Collective robotics through real-time entrainment of evolved dynamical systems
The master branch is updated continuously. Branches are made for reproduction of paper-specific data.
Clone the repository. To enable the Unity simulations (currently Linux only), create a Python virtual environment using CPG/requirements.txt.
This is a Python-only implementation that evolves disembodied CPGs directly for flexible periods. Filters are evolved for period matching.
Szorkovszky A, Veenstra F, and Glette K (2022) in 2022 International Joint Conference on Neural Networks (IJCNN)
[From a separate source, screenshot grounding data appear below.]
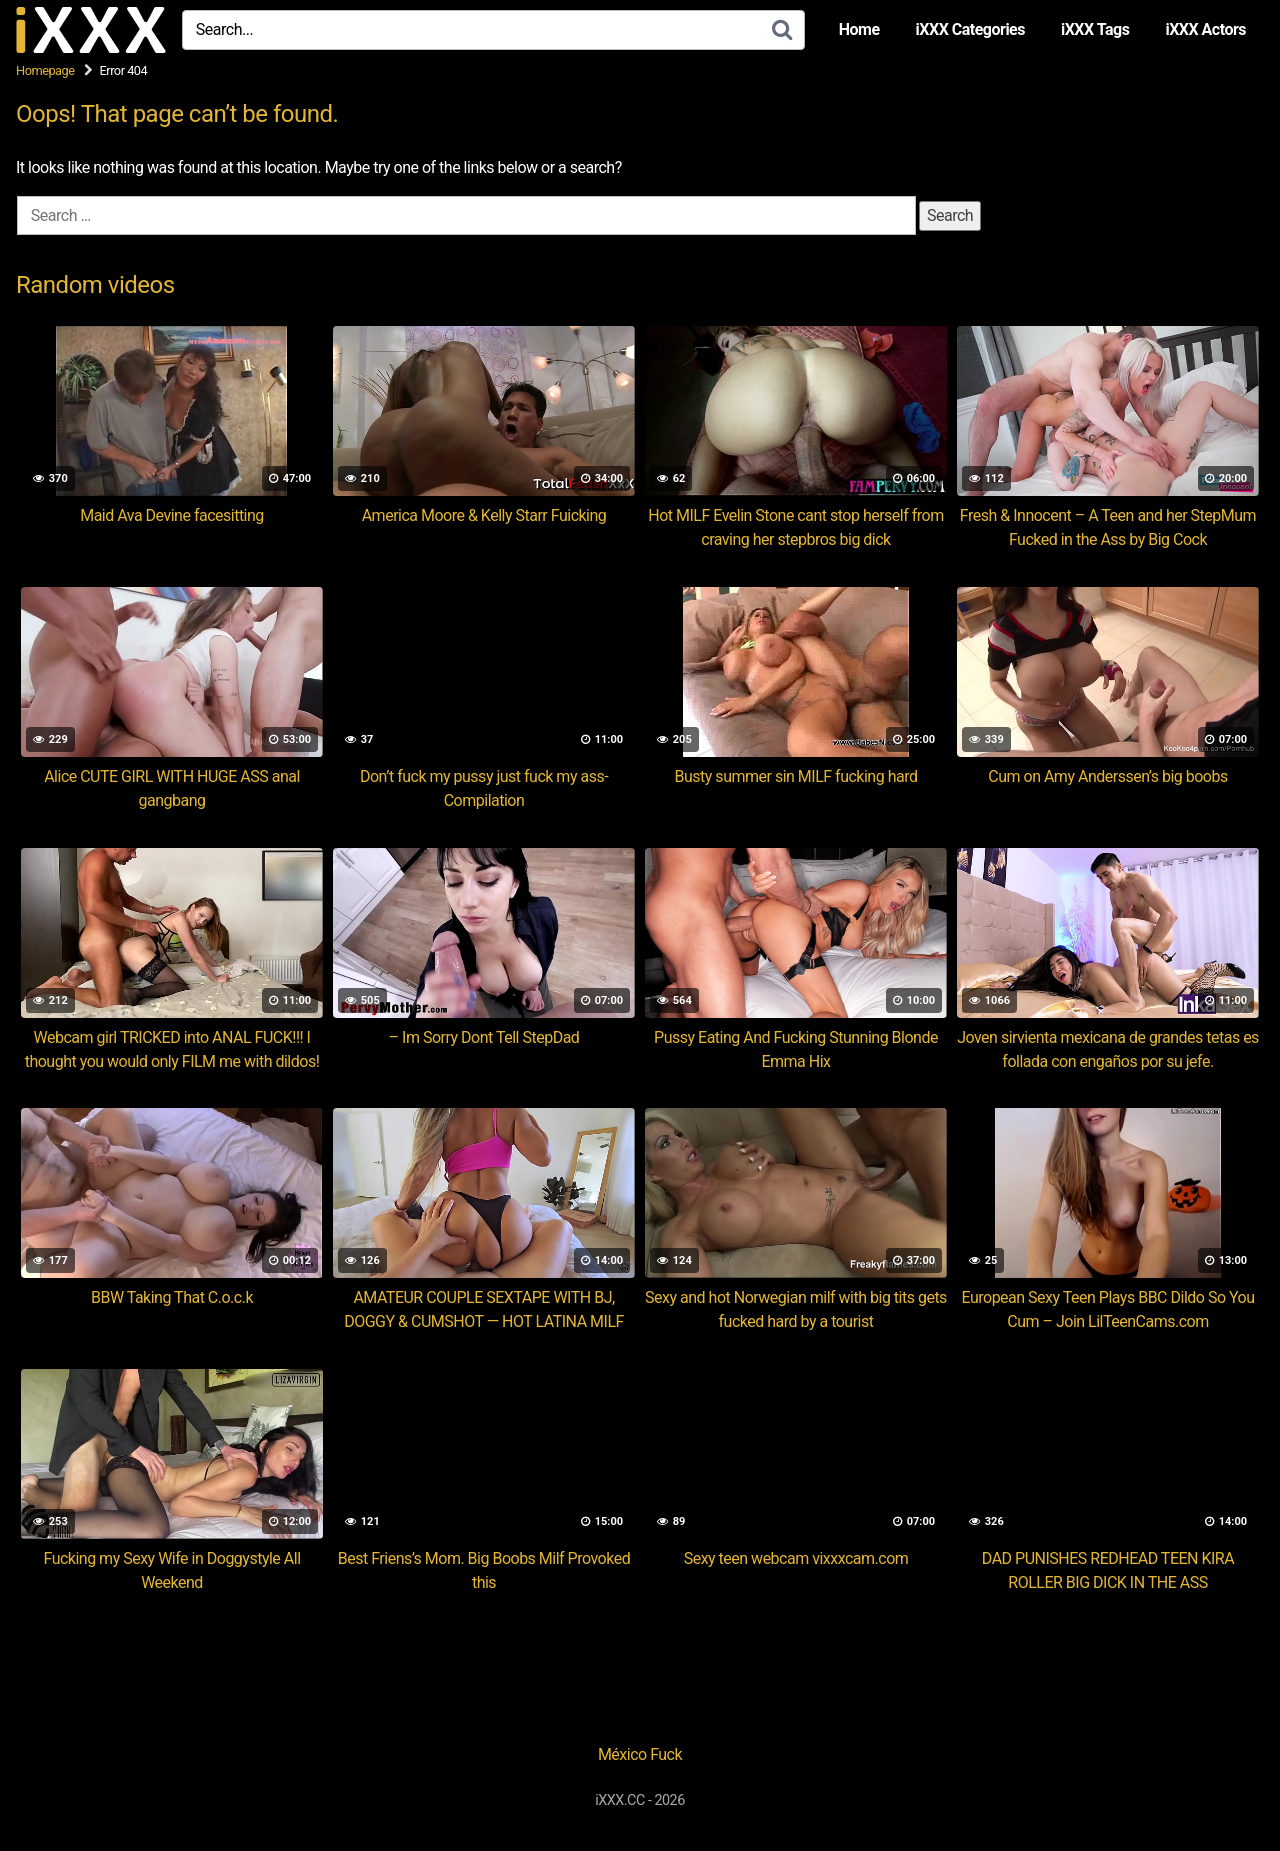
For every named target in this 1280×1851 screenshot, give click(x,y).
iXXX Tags (1095, 29)
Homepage (45, 70)
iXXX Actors (1205, 29)
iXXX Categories (970, 29)
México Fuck (640, 1754)
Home (859, 29)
https://doi.org/10.1109/IJCNN55064.2022.9891909
This is a Python+Unity implementation. CPGs are evolved for stable backwards+forward+accelerating motion as control parameters are swept. Filters are evolved for period matching.
Szorkovszky A, Veenstra F and Glette K (2023) Bioinspiration and Biomimetics 18:046020
https://doi.org/10.1088/1748-3190/ace017
This is a Python+Unity implementation. Short-legged quadruped agents from Paper2 are tested with a wide range of pulse inputs and musical excerpts.
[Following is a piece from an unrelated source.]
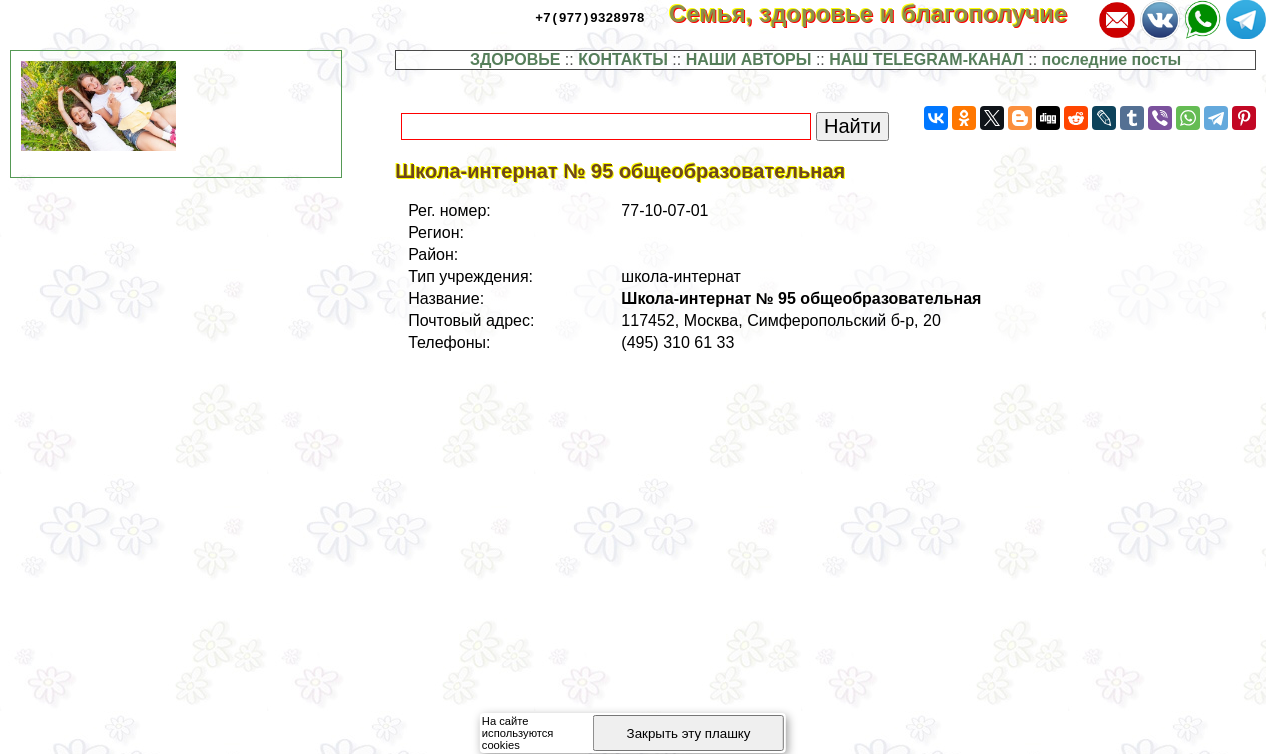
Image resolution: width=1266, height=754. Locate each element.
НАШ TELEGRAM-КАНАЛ (926, 59)
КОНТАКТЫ (623, 59)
Szorkovszky A, Veenstra F, Lartillot O, Jensenius AR and Glette K (2023), in Proceedings of the Sound and Music Conference 2023, pp 283-288
https://zenodo.org/doi/10.5281/zenodo.10060970
This is a Python+Unity implementation. Short-legged quadruped agents from Paper2 and newly evolved hexapods are run in teacher-learner pairs. A quasi-Hebbian process is used to turn synchronized gaits into autonomous gaits.
Szorkovszky A, Veenstra F and Glette K (2023). Frontiers in Robotics and AI, 10:1232708.